--- Prompt ---
Every line of the listing below should be written out exactly, minus its pictures.

--- The records ---
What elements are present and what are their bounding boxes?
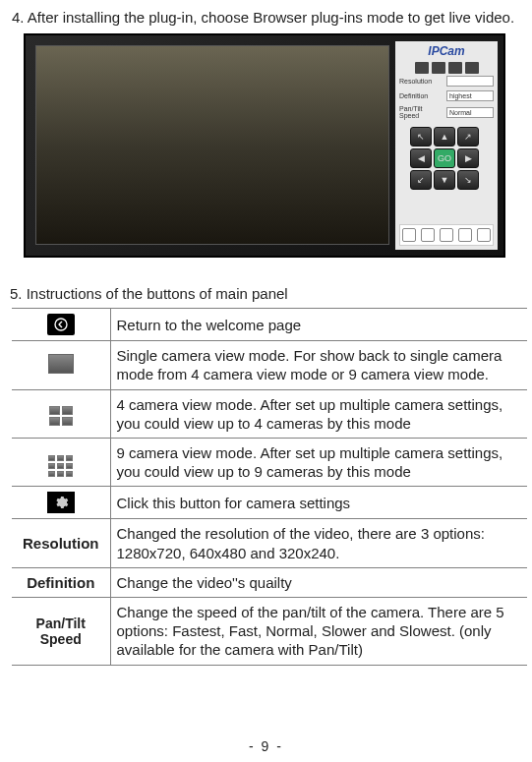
grid4-icon [448,62,462,74]
icon-cell-single [12,341,110,389]
return-icon [47,314,75,335]
icon-cell-grid9 [12,439,110,487]
step4-text: 4. After installing the plug-in, choose … [2,8,530,28]
dpad-right-icon: ▶ [457,148,479,168]
table-row: Definition Change the video''s quailty [12,567,527,597]
dpad-left-icon: ◀ [410,148,432,168]
ipcam-logo: IPCam [395,41,498,58]
definition-row: Definition highest [395,88,498,103]
table-row: Click this button for camera settings [12,487,527,519]
step5-text: 5. Instructions of the buttons of main p… [10,285,288,302]
table-row: Pan/Tilt Speed Change the speed of the p… [12,597,527,665]
dpad-down-left-icon: ↙ [410,170,432,190]
definition-select: highest [446,90,494,101]
icon-cell-back [12,309,110,341]
desc-grid4: 4 camera view mode. After set up multipl… [110,389,527,438]
grid9-icon [465,62,479,74]
toolbar-icon-3 [440,228,453,242]
settings-gear-icon [47,492,75,513]
desc-return: Return to the welcome page [110,309,527,341]
dpad-down-icon: ▼ [434,170,455,190]
dpad-up-right-icon: ↗ [457,127,479,147]
icon-cell-settings [12,487,110,519]
page-number: - 9 - [0,738,532,754]
label-cell-definition: Definition [12,567,110,597]
step4-text-content: 4. After installing the plug-in, choose … [12,9,514,26]
grid4-view-icon [49,406,73,426]
resolution-row: Resolution [395,74,498,88]
desc-definition: Change the video''s quailty [110,567,527,597]
dpad-up-left-icon: ↖ [410,127,432,147]
label-cell-pantilt: Pan/Tilt Speed [12,597,110,665]
table-row: 4 camera view mode. After set up multipl… [12,389,527,438]
resolution-select [446,76,494,87]
app-screenshot: IPCam Resolution Definition highest Pan/… [24,33,505,258]
desc-pantilt: Change the speed of the pan/tilt of the … [110,597,527,665]
toolbar-icon-4 [458,228,472,242]
dpad-center-icon: GO [434,148,455,168]
pantilt-row: Pan/Tilt Speed Normal [395,103,498,121]
bottom-toolbar [399,224,494,246]
toolbar-icon-2 [421,228,435,242]
side-panel: IPCam Resolution Definition highest Pan/… [395,41,498,250]
svg-point-0 [55,319,67,330]
view-mode-icons [395,62,498,74]
desc-single: Single camera view mode. For show back t… [110,341,527,389]
button-instructions-table: Return to the welcome page Single camera… [12,308,527,665]
dpad-down-right-icon: ↘ [457,170,479,190]
desc-grid9: 9 camera view mode. After set up multipl… [110,439,527,487]
step5-heading: 5. Instructions of the buttons of main p… [2,285,530,302]
pantilt-select: Normal [446,107,494,118]
single-view-icon [48,354,74,374]
table-row: 9 camera view mode. After set up multipl… [12,439,527,487]
grid9-view-icon [48,455,73,477]
resolution-label: Resolution [399,78,432,85]
pantilt-label: Pan/Tilt Speed [399,105,439,119]
back-icon [415,62,429,74]
definition-label: Definition [399,92,428,99]
toolbar-icon-1 [402,228,416,242]
icon-cell-grid4 [12,389,110,438]
label-cell-resolution: Resolution [12,519,110,567]
single-view-icon [432,62,445,74]
table-row: Return to the welcome page [12,309,527,341]
table-row: Single camera view mode. For show back t… [12,341,527,389]
desc-settings: Click this button for camera settings [110,487,527,519]
desc-resolution: Changed the resolution of the video, the… [110,519,527,567]
ptz-dpad: ↖ ▲ ↗ ◀ GO ▶ ↙ ▼ ↘ [410,127,483,190]
table-row: Resolution Changed the resolution of the… [12,519,527,567]
dpad-up-icon: ▲ [434,127,455,147]
live-video-area [35,45,389,245]
toolbar-icon-5 [477,228,491,242]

--- Your response ---
What elements are present and what are their bounding boxes?
grid4-icon [448,62,462,74]
icon-cell-single [12,341,110,389]
return-icon [47,314,75,335]
icon-cell-grid9 [12,439,110,487]
step4-text: 4. After installing the plug-in, choose … [2,8,530,28]
dpad-right-icon: ▶ [457,148,479,168]
table-row: Definition Change the video''s quailty [12,567,527,597]
dpad-left-icon: ◀ [410,148,432,168]
ipcam-logo: IPCam [395,41,498,58]
definition-row: Definition highest [395,88,498,103]
table-row: Click this button for camera settings [12,487,527,519]
step5-text: 5. Instructions of the buttons of main p… [10,285,288,302]
table-row: Pan/Tilt Speed Change the speed of the p… [12,597,527,665]
dpad-down-left-icon: ↙ [410,170,432,190]
definition-select: highest [446,90,494,101]
icon-cell-back [12,309,110,341]
desc-grid4: 4 camera view mode. After set up multipl… [110,389,527,438]
grid9-icon [465,62,479,74]
toolbar-icon-3 [440,228,453,242]
settings-gear-icon [47,492,75,513]
desc-return: Return to the welcome page [110,309,527,341]
dpad-down-icon: ▼ [434,170,455,190]
dpad-up-right-icon: ↗ [457,127,479,147]
icon-cell-settings [12,487,110,519]
page-number: - 9 - [0,738,532,754]
label-cell-definition: Definition [12,567,110,597]
step4-text-content: 4. After installing the plug-in, choose … [12,9,514,26]
grid4-view-icon [49,406,73,426]
resolution-row: Resolution [395,74,498,88]
desc-definition: Change the video''s quailty [110,567,527,597]
dpad-up-left-icon: ↖ [410,127,432,147]
label-cell-pantilt: Pan/Tilt Speed [12,597,110,665]
table-row: 4 camera view mode. After set up multipl… [12,389,527,438]
resolution-select [446,76,494,87]
app-screenshot: IPCam Resolution Definition highest Pan/… [24,33,505,258]
desc-pantilt: Change the speed of the pan/tilt of the … [110,597,527,665]
toolbar-icon-4 [458,228,472,242]
dpad-center-icon: GO [434,148,455,168]
pantilt-row: Pan/Tilt Speed Normal [395,103,498,121]
bottom-toolbar [399,224,494,246]
toolbar-icon-2 [421,228,435,242]
side-panel: IPCam Resolution Definition highest Pan/… [395,41,498,250]
svg-point-0 [55,319,67,330]
view-mode-icons [395,62,498,74]
desc-single: Single camera view mode. For show back t… [110,341,527,389]
button-instructions-table: Return to the welcome page Single camera… [12,308,527,665]
dpad-down-right-icon: ↘ [457,170,479,190]
desc-grid9: 9 camera view mode. After set up multipl… [110,439,527,487]
step5-heading: 5. Instructions of the buttons of main p… [2,285,530,302]
pantilt-select: Normal [446,107,494,118]
single-view-icon [48,354,74,374]
table-row: 9 camera view mode. After set up multipl… [12,439,527,487]
grid9-view-icon [48,455,73,477]
resolution-label: Resolution [399,78,432,85]
pantilt-label: Pan/Tilt Speed [399,105,439,119]
back-icon [415,62,429,74]
definition-label: Definition [399,92,428,99]
toolbar-icon-1 [402,228,416,242]
icon-cell-grid4 [12,389,110,438]
label-cell-resolution: Resolution [12,519,110,567]
single-view-icon [432,62,445,74]
table-row: Return to the welcome page [12,309,527,341]
table-row: Single camera view mode. For show back t… [12,341,527,389]
desc-settings: Click this button for camera settings [110,487,527,519]
desc-resolution: Changed the resolution of the video, the… [110,519,527,567]
ptz-dpad: ↖ ▲ ↗ ◀ GO ▶ ↙ ▼ ↘ [410,127,483,190]
table-row: Resolution Changed the resolution of the… [12,519,527,567]
dpad-up-icon: ▲ [434,127,455,147]
live-video-area [35,45,389,245]
toolbar-icon-5 [477,228,491,242]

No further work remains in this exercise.